Keselarasan tujuan dan strategi diantara para pelaku agribisnis tersebut


membentuk sistem agribisnis yang kompetitif. Pada dasarnya, potensi yang
kompetitif ini adalah merupakan suatu perwujudan dari beberapa dimensi strategi
utama, seperti yang disajikan pada Gambar 1. Dimensi yang pertama berhubungan
dengan produktivitas dan kualitas. Kualitas adalah merupakan atribut penting
produk makanan, sedangkan produktivitas sangatlah diperlukan untuk mencapau
biaya produksi yang lebih rendah. Dimensi yang kedua berhubungan dengan
kemampuan ionovasi perusahaan, dimana hal ini sangat diperlukan untuk
merespon tekanan-tekanan persaingan dan permintaan atas suatu produk yang
baru, lebih baik, dan berbeda. Dimensi yang ketiga adalah respon terhadap
kinsumen yang efisien, dimana hal ini berkaitan erat dengan kemampuan logistik
sistem tersebut. Yang terakhir, dimensi yang keempat berhubungan dengan
persyaratan keamanan dan kehandalan, dimana peran ini dipegang oleh
pemerintah dan lembaga-lembaga yang terpercaya.
Kinerja suatu perusahaan, atau sekelompok perusahaan, dalam kaitannya dengan
dimensi-dimensi strategis tersebut di atas ditopang oleh seperangkat sumberdaya
strategis, seperti pengetahuan, teknologi, sumberdaya alam dan kemampuan
manajemen. Masing-masing industri memiliki kombinasi sumberdaya strategisnya
sendiri-sendiri, namun suatu hal mendasar yang membedakannya dari industri-
industri lainnya adalah bahwa dalam agribisnis sumberdaya-sumberdaya tersebut
sangatlah mirip atau sama-sama relevan untuk berbagai macam aktivitas yang ada.
Teknologi seperti pengembangan pertanian dan genetis bisa juga diterapkan pada
berbagai jenis budidaya sehingga bisa dibagi-bagi untuk tipe-tipe aktivitas
agribisnis lainnya.
Adanya kenyataan bahwa sebagian besar sumberdaya dan kemampuan yang
dimiliki memiliki tingkat kelayakan hasil yang rendah mengakibatkan
menurunnya investasi individual dan menciptakan suatu peluang untuk
optimalisasi usaha secara kolektif dalam pengembangan dan peningkatan
sumberdaya yang ada.
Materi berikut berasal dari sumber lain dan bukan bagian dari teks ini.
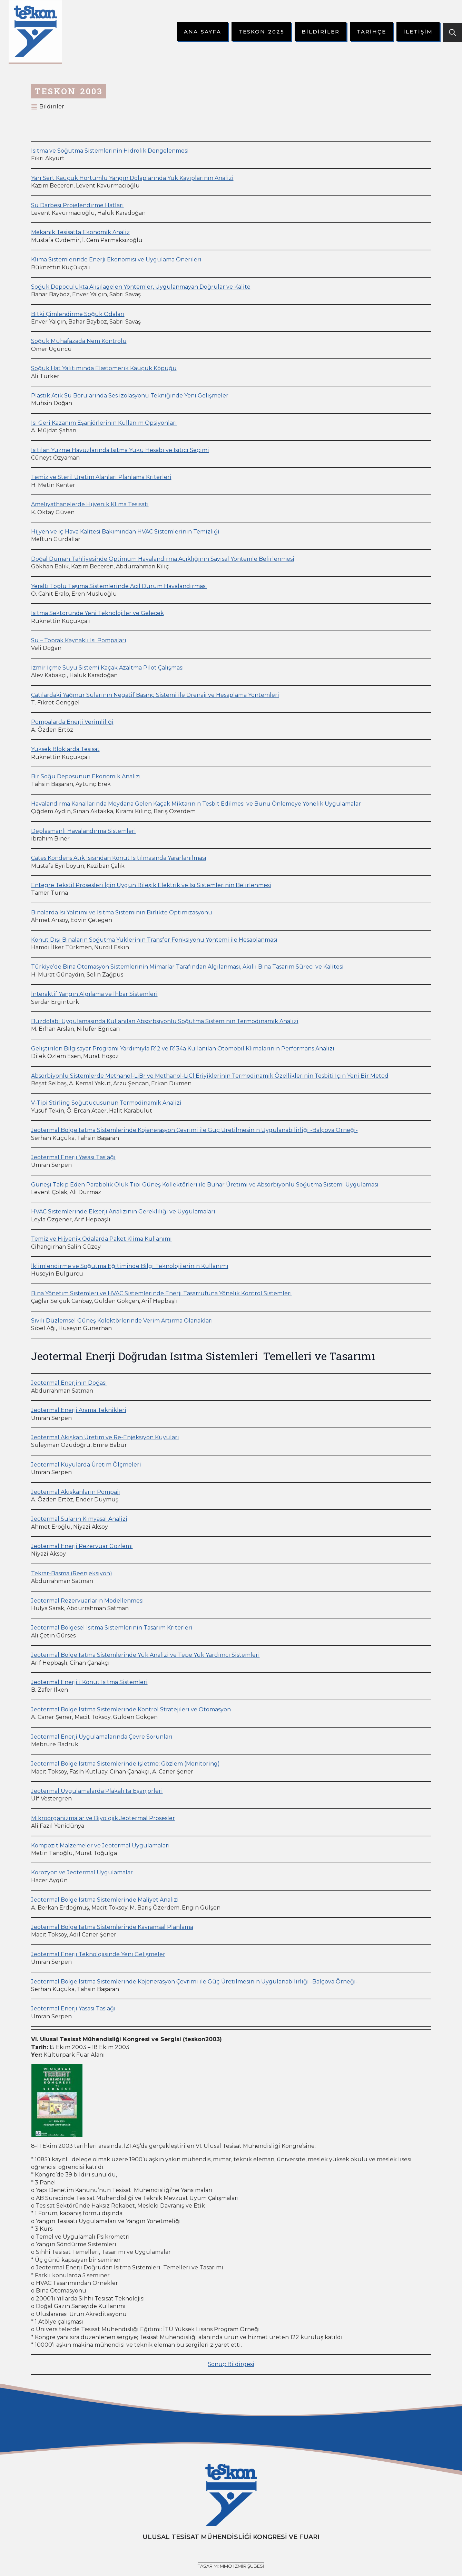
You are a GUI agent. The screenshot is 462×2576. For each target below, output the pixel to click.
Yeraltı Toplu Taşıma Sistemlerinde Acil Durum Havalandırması (119, 586)
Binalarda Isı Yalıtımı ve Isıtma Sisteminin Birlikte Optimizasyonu (121, 912)
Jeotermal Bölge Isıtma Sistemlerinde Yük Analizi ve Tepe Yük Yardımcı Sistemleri (145, 1655)
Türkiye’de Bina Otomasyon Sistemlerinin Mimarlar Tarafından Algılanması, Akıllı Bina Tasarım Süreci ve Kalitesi (187, 966)
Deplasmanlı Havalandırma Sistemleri (83, 831)
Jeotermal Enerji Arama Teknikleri (78, 1410)
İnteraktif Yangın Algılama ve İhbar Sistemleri (94, 994)
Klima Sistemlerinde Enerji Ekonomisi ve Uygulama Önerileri (116, 259)
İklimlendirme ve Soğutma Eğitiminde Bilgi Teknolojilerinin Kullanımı (129, 1266)
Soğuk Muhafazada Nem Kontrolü (79, 341)
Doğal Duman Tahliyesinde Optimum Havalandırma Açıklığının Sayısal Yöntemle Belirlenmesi (162, 559)
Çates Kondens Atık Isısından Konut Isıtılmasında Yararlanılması (118, 858)
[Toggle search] (452, 32)
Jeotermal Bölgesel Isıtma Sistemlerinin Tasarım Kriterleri (112, 1627)
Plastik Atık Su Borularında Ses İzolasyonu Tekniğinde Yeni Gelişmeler (129, 395)
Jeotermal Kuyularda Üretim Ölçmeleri (86, 1464)
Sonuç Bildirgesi (231, 2364)
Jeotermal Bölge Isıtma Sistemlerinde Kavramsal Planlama (112, 1927)
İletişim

Atas dasar itu, maka sebuah sistem agribisnis yang
dirancang dan dikoordinasikan dengan baik akan dapat meningkatkan nilai-nilai
yang ada sehingga menjadikannya sebagai faktor pembeda yang nantinya akan
memuluskan jalan terbentuknya sistem agribisnis regional dan nasional berskala
besar.
Setelah diawali dengan kontribusi utama terhadap penelitian daya saing nasional,
maka bagian selanjutnya akan mencoba untuk mengeksplorasi beberapa implikasi
stategis dari analisa agribisnis tersebut.

Daya Saing Nasional


Penelitian akademis terhadap daya saing nasional merujuk kembali pada
penelitian yang dilakukan oleh Smith dan Ricardo yang memberikan kontribusi
sangat besar pada pemahaman keunggulan komparatif dan perdagangan antara
negara-negara.
Baru-baru ini, dengan adanya tren globalisasi, fokus terhadap topik ini telah
diintensifkan dan berubah di luar konsep keunggulan komparatif itu sendiri. Saat
ini, seperti yang dikatakan oleh Porter, keunggulan komparatif yang berbasis pada
sumberdaya fisik tetap saat ini sudah tidak lagi dapat memberikan penjelasan yang
memuaskan terkait dengan daya saing global suatu perusahaan atau negara
sehingga sumber-sumber baru keunggulan kompetitif haruslah ditambahkan. Dia
menemukan bahwa terdapat empat makro determinan keunggulan kompetitif dari
suatu negara:
 Kondisi-kondisi faktor: Portofolio faktor-faktor produksi suatu negara,
seperti tenaga kerja terlatih, sumber daya alam, pengetahuan, modal dan
infrastruktur sangatlah dibutuhkan untuk bisa bersaing dalam suatu
industri.
 Kondisi-kondisi permintaan: Sifat permintaan lokal untuk produk atau jasa
yang dihasilkan industri tersebut.
 Industri-industri terkait dan industri-industri pendukung: Keberadaan
suplier dan industri-industri terkait yang telah memiliki standar kompetitif
internasional.
 Strategi, struktur, dan persaingan yang kokoh: Struktur industri,
pengorganisasian perusahaan, dan adanya persaingan dan rivalitas
domestik yang dapat memajukan pembangunan.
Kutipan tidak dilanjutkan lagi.